Tuesday, August 6, 2013

Am I being completely honest with myself?

“The heart is more deceitful than all else and is desperately sick; who can understand it?”  Jeremiah 17:9 NASB

As I shared in the message on Sunday, we are discussing a series of four questions that if used regularly, can help us to make decisions without regret.  The first question is “What story do I want to tell?”  This question helps to remind us that the decisions we make today will become part of our story tomorrow.

Today’s question gets a bit more personal.  It is simply, “Am I being completely honest with myself?”  At first this may seem contradictory, can we really deceive ourselves?  According to the Scripture, we can.

The context for this verse in Jeremiah is somewhat complicated, so I’ll try to simplify it for brevity.  Basically, Jeremiah is a prophet in Israel during a time when the nation of Israel is being judged.  The northern kingdom had already fallen, and all that remained of God’s chosen people where in the southern kingdom of Judah.  The Babylonians had recently conquered Egypt, and controlled the region completely.  Their king, Nebuchadnezzar was a mighty warrior, and had been very successful in battle as evidenced by his expanding empire.  God was using Nebuchadnezzar to judge the children of Israel.
On two separate occasions, Nebuchadnezzar had set up a “vassal” king in Jerusalem.  The purpose of these vassal kings was to oversee their small part of the kingdom, but they were not the “real” king.  That was Nebuchadnezzar.  Jeremiah witnessed this, and on both occasions he advised the vassal kings of Judah to simply comply with the requests from Babylon.  Unfortunately, on both occasions these kings decided they would liberate the people of Israel, and take on Babylon in war.  Needless to say, both times their efforts failed, miserably.

It’s against this background that Jeremiah ponders the condition of the human heart, determining that it is “deceitful, and desperately sick.”  Some translations will say, “Beyond cure.”  Sounds pretty desperate huh?

Where this fits into our decision making template is that for us to make good decisions, we have to be VERY honest with ourselves about our desires.  Without searching too hard, we can all drag up a memory of a time when we wanted something and just the desire alone caused our minds to go into full rationalization mode.  You know?  I need a bigger house because… It will give us more room for our family… or it will be an investment in our future… or even, it will give us a place for the church group to come over for small group.  None of these are bad reasons, unless… Unless the real reason we want a bigger house is because we feel like owning a larger home will give us some sort of status or say something about how we have “made it” in life.  This is a simplistic, and maybe even silly example, but it is indicative of how our heart can in some ways conspire against us in the process of making good decisions.

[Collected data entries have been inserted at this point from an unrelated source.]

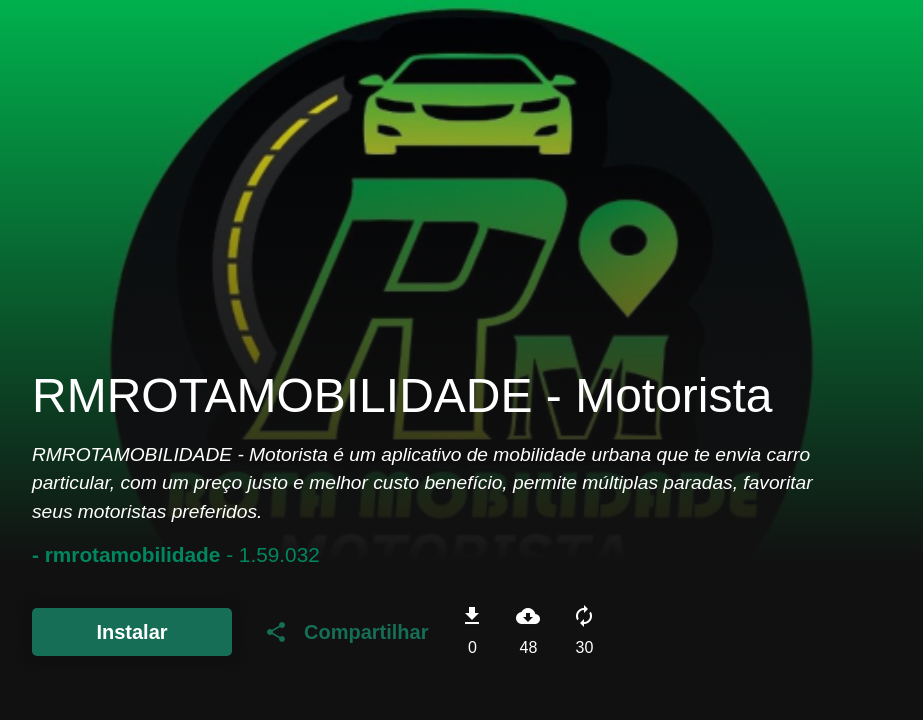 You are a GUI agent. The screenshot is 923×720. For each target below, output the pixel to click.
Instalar (131, 632)
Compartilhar (346, 632) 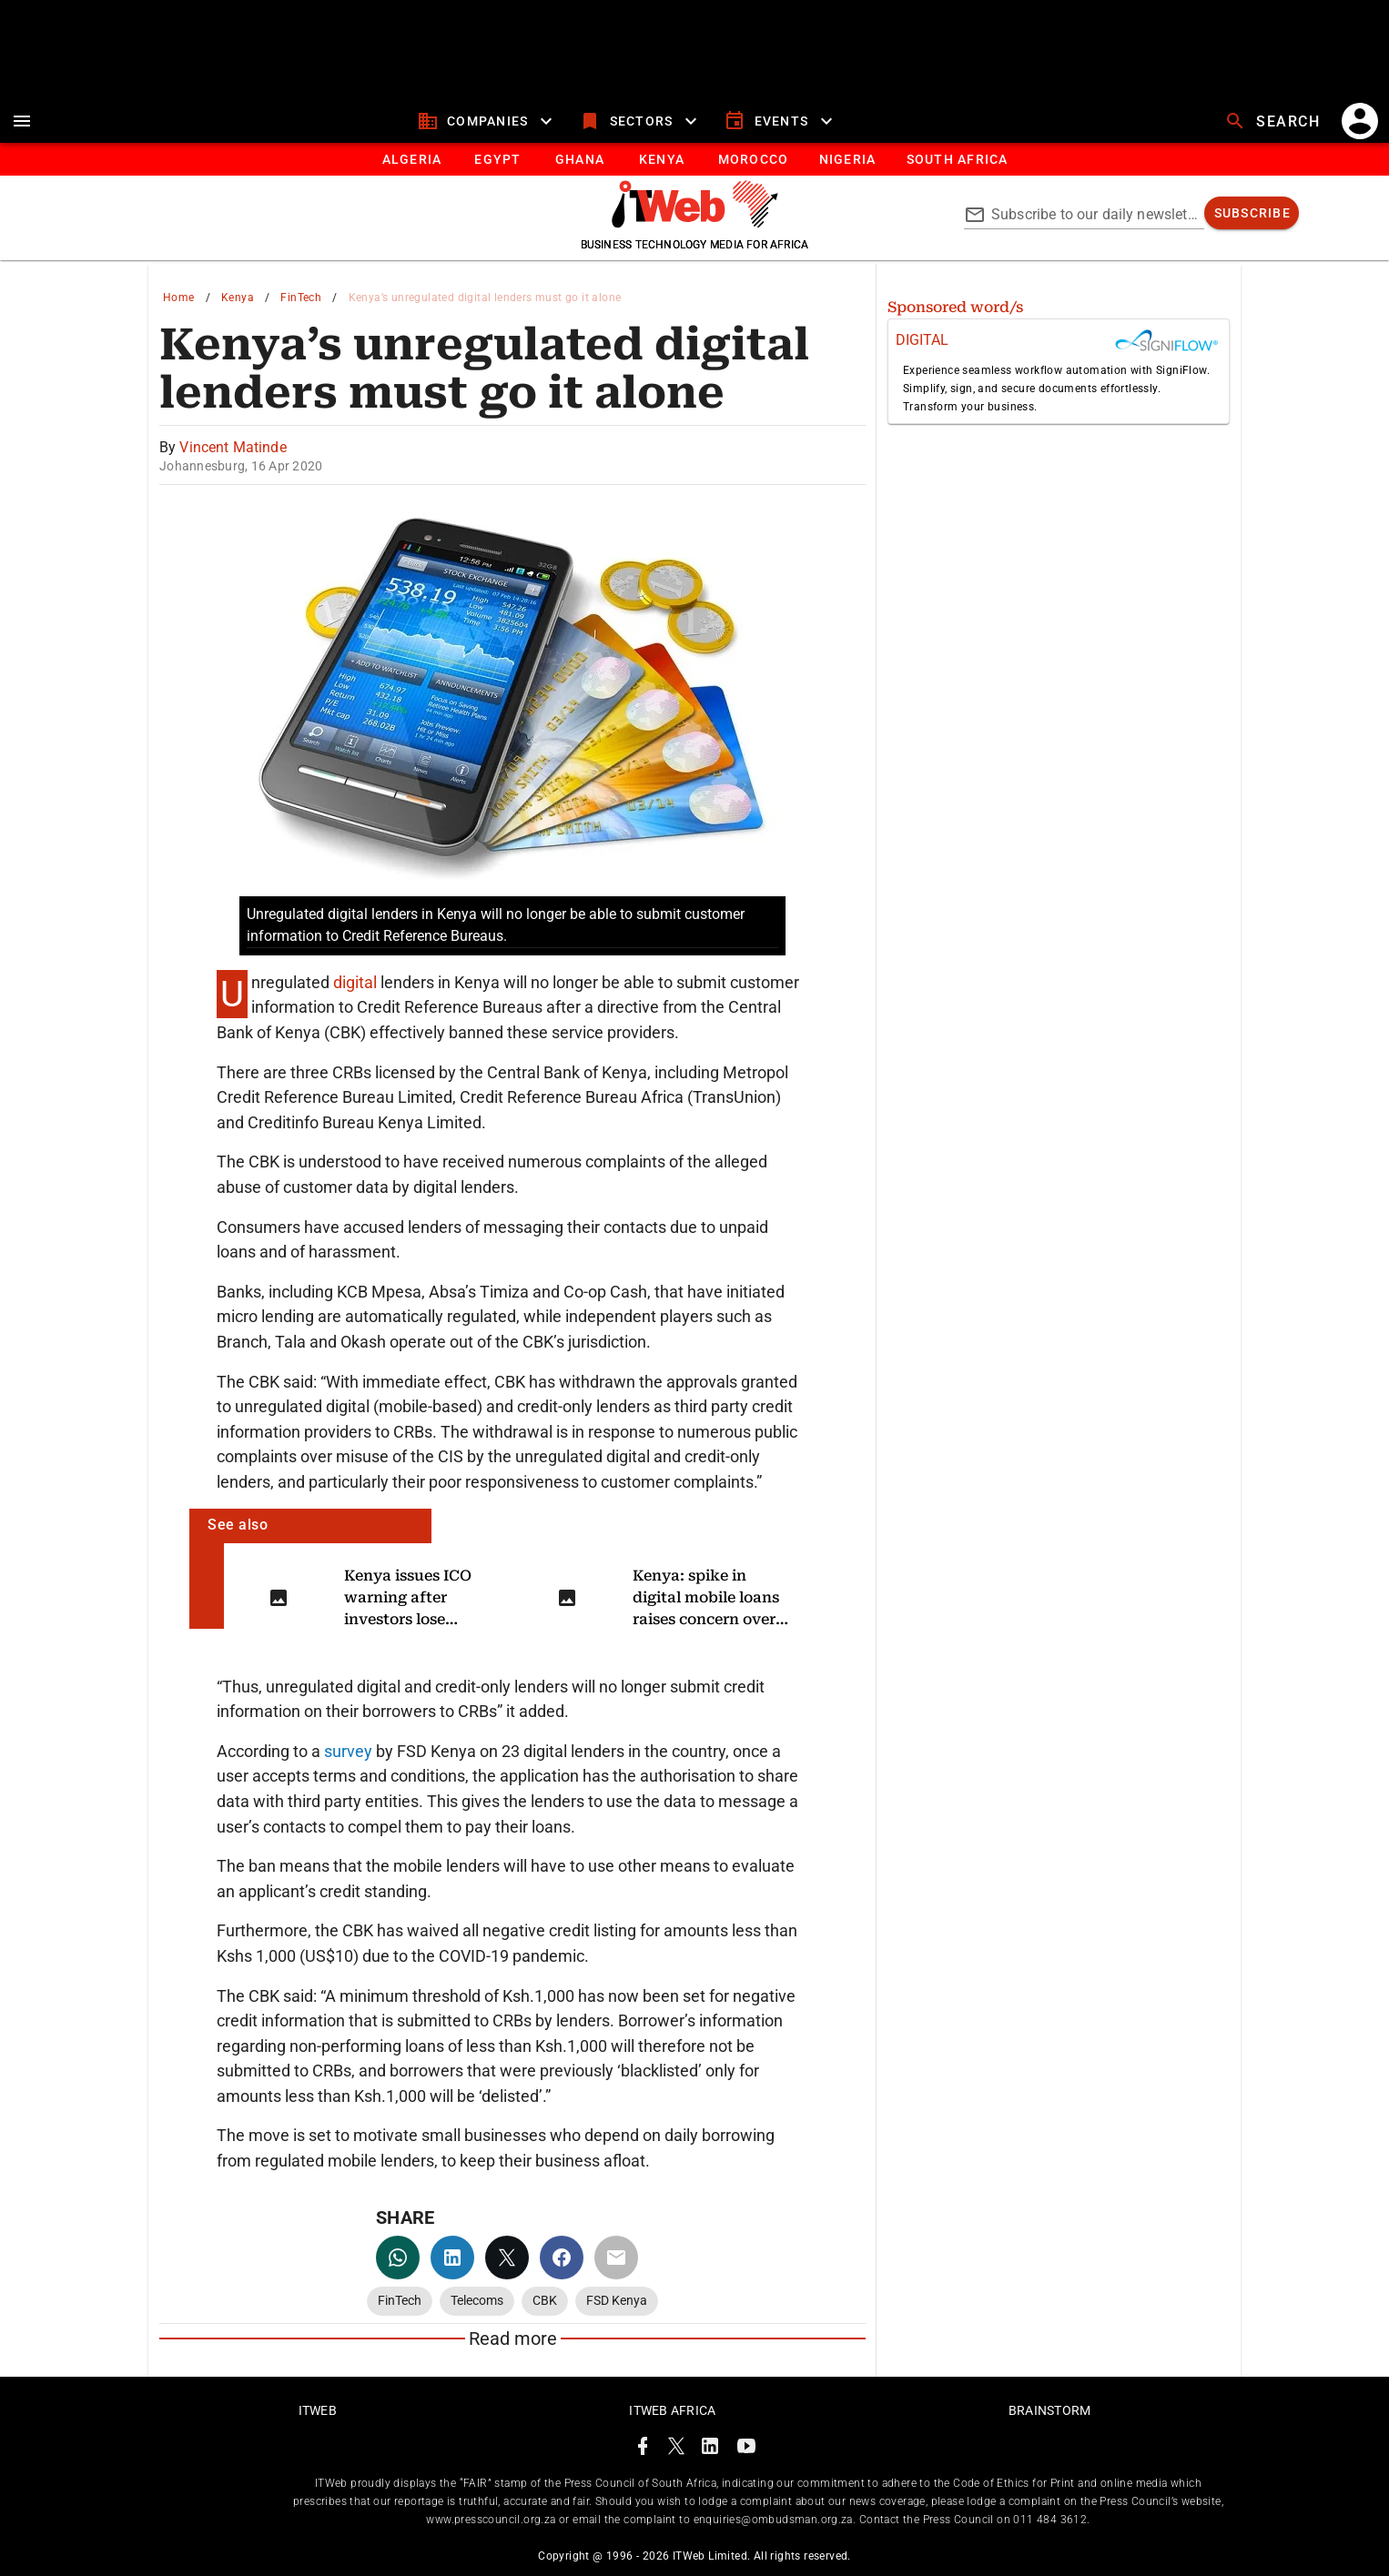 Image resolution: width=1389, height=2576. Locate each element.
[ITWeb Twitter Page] (676, 2449)
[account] (1360, 121)
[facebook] (561, 2257)
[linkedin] (452, 2257)
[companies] (487, 121)
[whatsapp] (398, 2257)
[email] (616, 2257)
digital (356, 982)
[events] (780, 121)
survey (348, 1751)
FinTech (300, 297)
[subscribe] (1252, 213)
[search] (1274, 121)
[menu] (22, 121)
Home (179, 297)
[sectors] (640, 121)
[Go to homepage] (695, 223)
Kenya (237, 297)
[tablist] (694, 159)
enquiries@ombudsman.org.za (773, 2519)
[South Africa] (956, 159)
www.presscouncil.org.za (490, 2519)
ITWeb (318, 2410)
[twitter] (507, 2257)
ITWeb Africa (672, 2410)
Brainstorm (1050, 2410)
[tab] (411, 159) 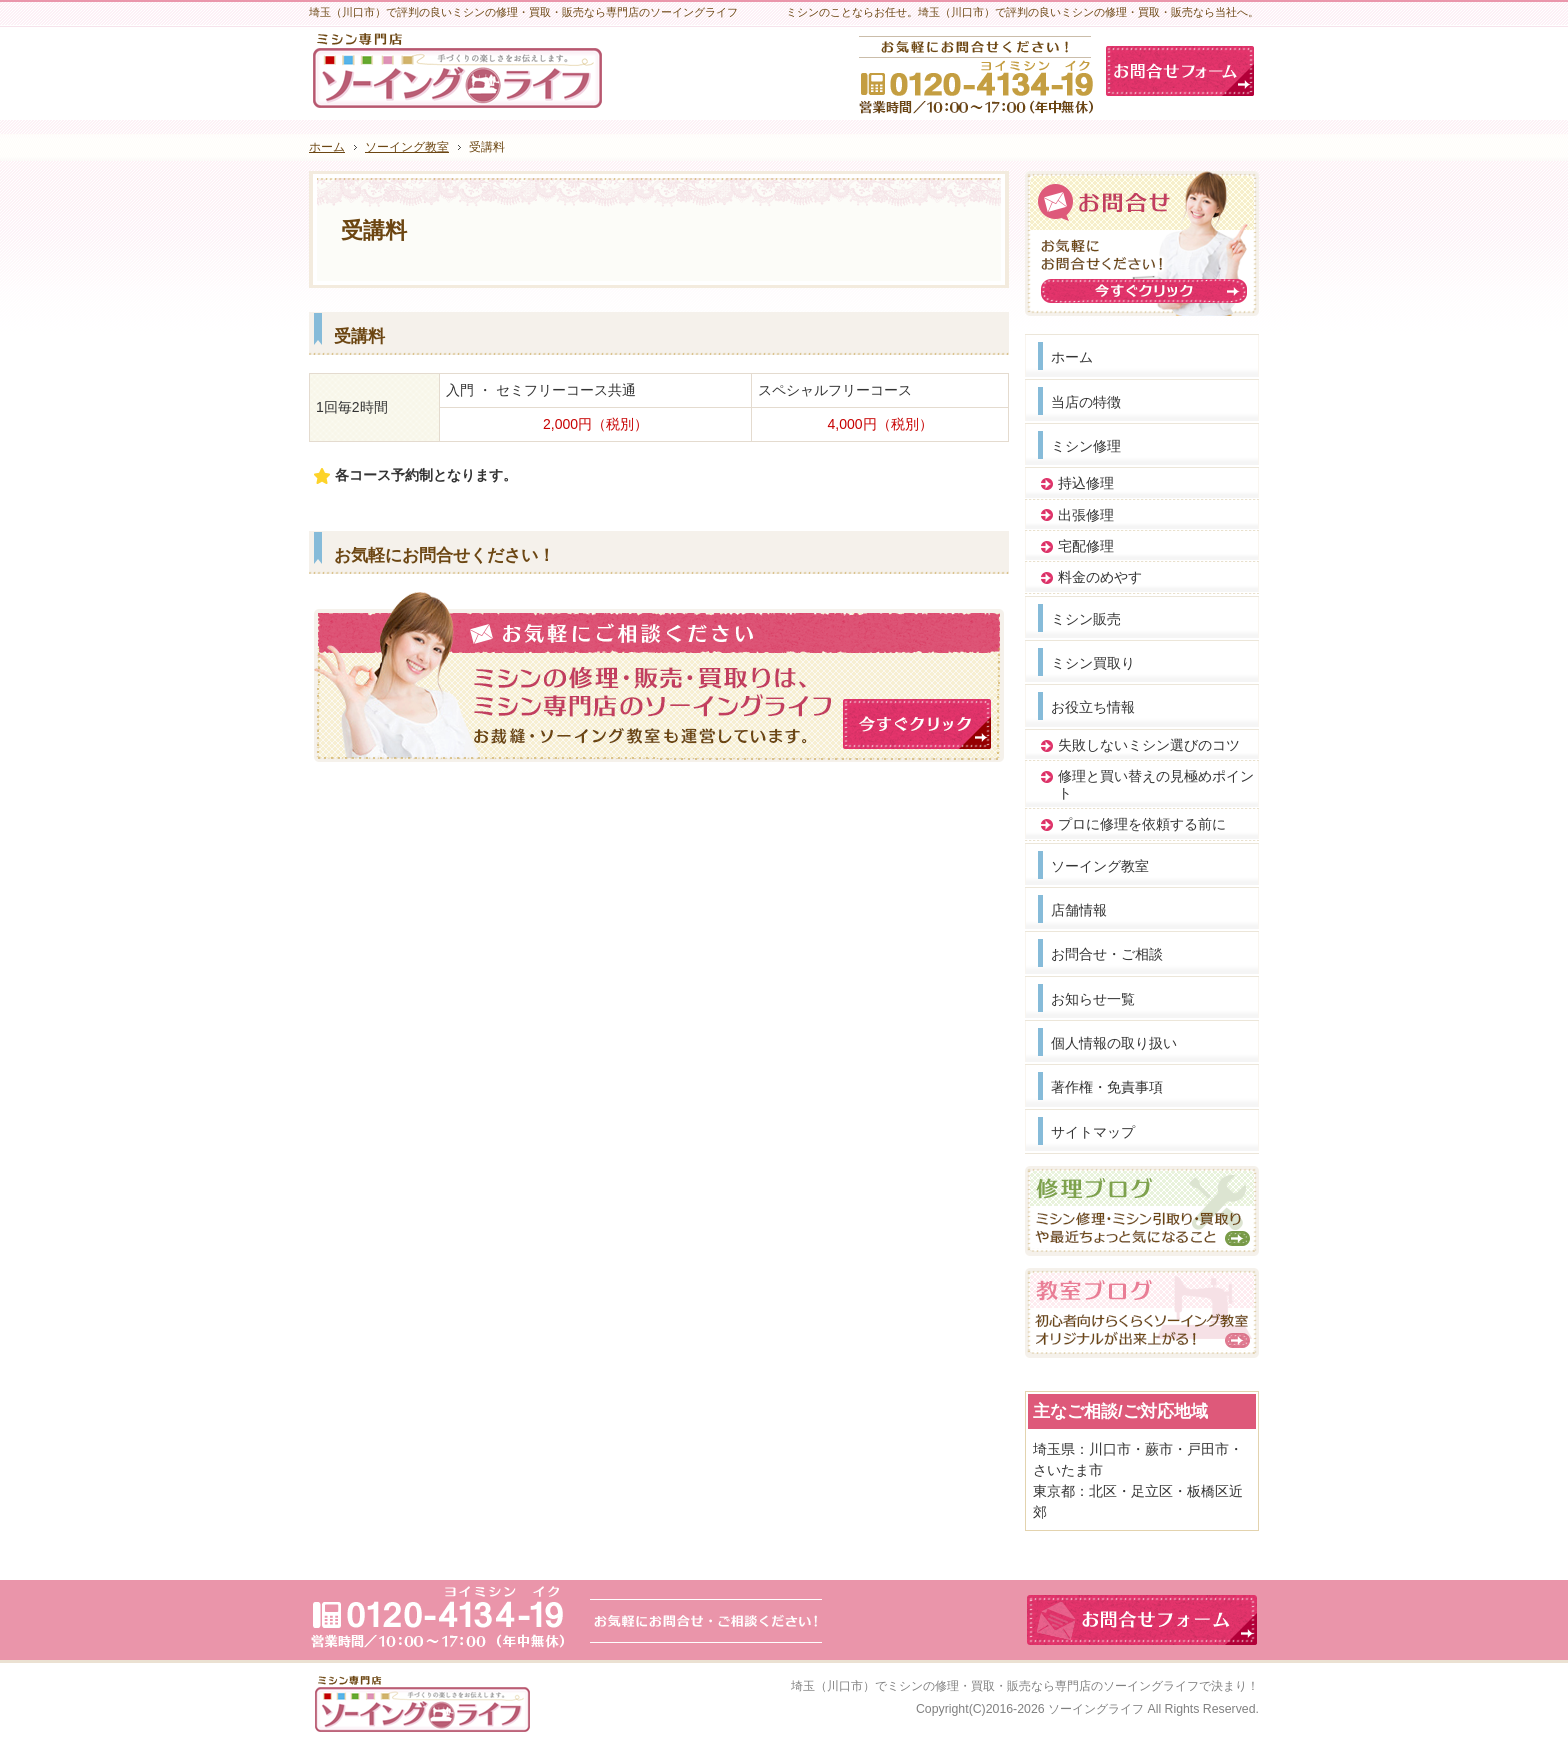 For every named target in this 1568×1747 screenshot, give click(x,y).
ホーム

Jeremiah’s choice of the word “deceitful” is interesting.  Deceit is not dishonesty.  Dishonesty we recognize pretty quickly, and will avoid.  It is also not deviousness, which can be playful even.  No, deceit is sinister.  It mixes truth with falsehood and omission with the intent of leading to a false conclusion.  Deceit is harder to recognize, and this is a tool that our enemy will use to cause us to make poor decisions, decisions that will sometimes even limit our ability or our effectiveness in the Kingdom.
So, we ask the question “Am I being completely honest with myself?”  And when we do, we have a new opportunity to discuss with the Lord, the real intention behind our decision.

If you are like me, and you have given your life to Christ, then you will immediately recognize that there is a bit of a dilemma here.  The dilemma is that although our hearts may be deceitful in their natural state, in Christ we are a new creation.  With that new creation comes a new heart, and a new capacity to make spirit-led decisions.

This gets tricky for us because of the “tug-o-war” that sometimes happens in our lives.  Paul communicated this conflict between the two natures in Romans 7:15 “For that which I am doing, I do not understand; for I am not practicing what I would like to do, but I am doing the very thing I hate;” Concluding in v. 24 “Who will set me free from the body of this death?”  Praise the Lord, through Jesus Christ we are set free!

So as you approach these situations where the consequences are high, be sure to ask yourself if you are being completely honest with yourself about your motivations.  Most likely you are, but a self-check is always a good idea.  If we’ll do this regularly, then we’ll make better decisions and live with fewer regrets.

Scripture to Claim:
“Watch over your heart with all diligence, for from it flow the springs of life.”